Method
Cooks notes: Start this recipe the day before you want to serve it.
- Place a fine wire sieve over a bowl or pan, line it with a clean chux with the edges over hanging and pour in the yoghurt. Cover tightly with Multix Cling and refrigerate for about 8 hours or over night.
- Line the bottom of a 20 x 30cm 3cm deep solid base slice tin with Multix Bake.

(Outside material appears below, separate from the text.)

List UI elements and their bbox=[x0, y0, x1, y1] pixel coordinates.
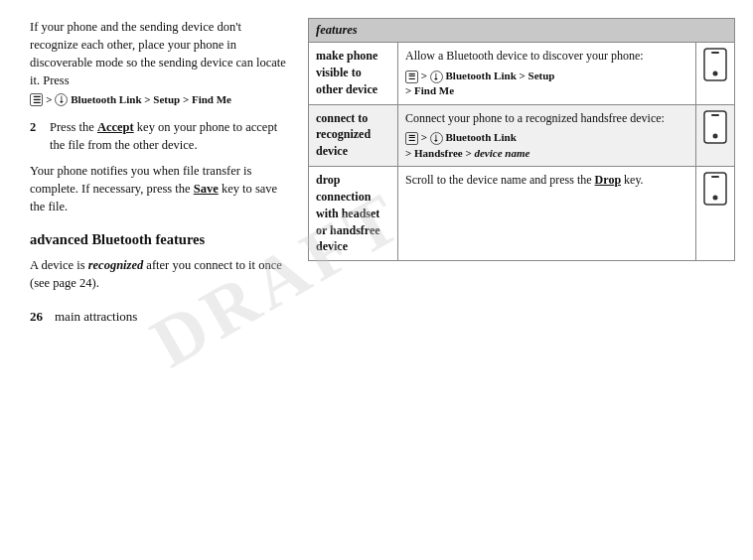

- In a small frying pan on a low heat, stirring all the time, toast the coconut until it turns just turns a light golden. Transfer to a large bowl. Place the biscuits inside 2 large Multix Freezer bags (1 inside the other) use a rolling pin to gently crush the biscuits to a fine crumb. Transfer to the same bowl as the coconut, pour in the melted butter and mix thoroughly. Pour the toasted coconut crumb into the lined slice tin, using a flat fish slice or the back of the spoon press the buttery crumb evenly around the base and pack it down firmly. Cover with Multix cling and refrigerate for about 30 minutes. While the biscuit base chills, make the jelly double strength following the pack instructions, but using only half the recommended water. When the liquid jelly has fully cooled but not set, stir in the passionfruit pulp.
- Once the yoghurt has hung in the sieve for 24 hours most of the water will have drained out and the yoghurt will be very thick and creamy. Discard the water and tip the thick yoghurt, (its now called Labneh) into a medium bowl. Add the vanilla and sweeten to taste with caster sugar, mixing well. Remove the cling from the biscuit base, spoon in the thick vanilla yoghurt and spread it as evenly and flatly as possible. Very gently pour in the fully cooled but unset passionfruit jelly. Spread it evenly over the yoghurt filling and refrigerate uncovered until fully set.
- Use a very sharp knife and spatula to cut the slice into squares, serve chilled.
Tip: If you want to serve it the following day, wait till the slice is set solid and cover it with Multix Cling. Refrigerate until required.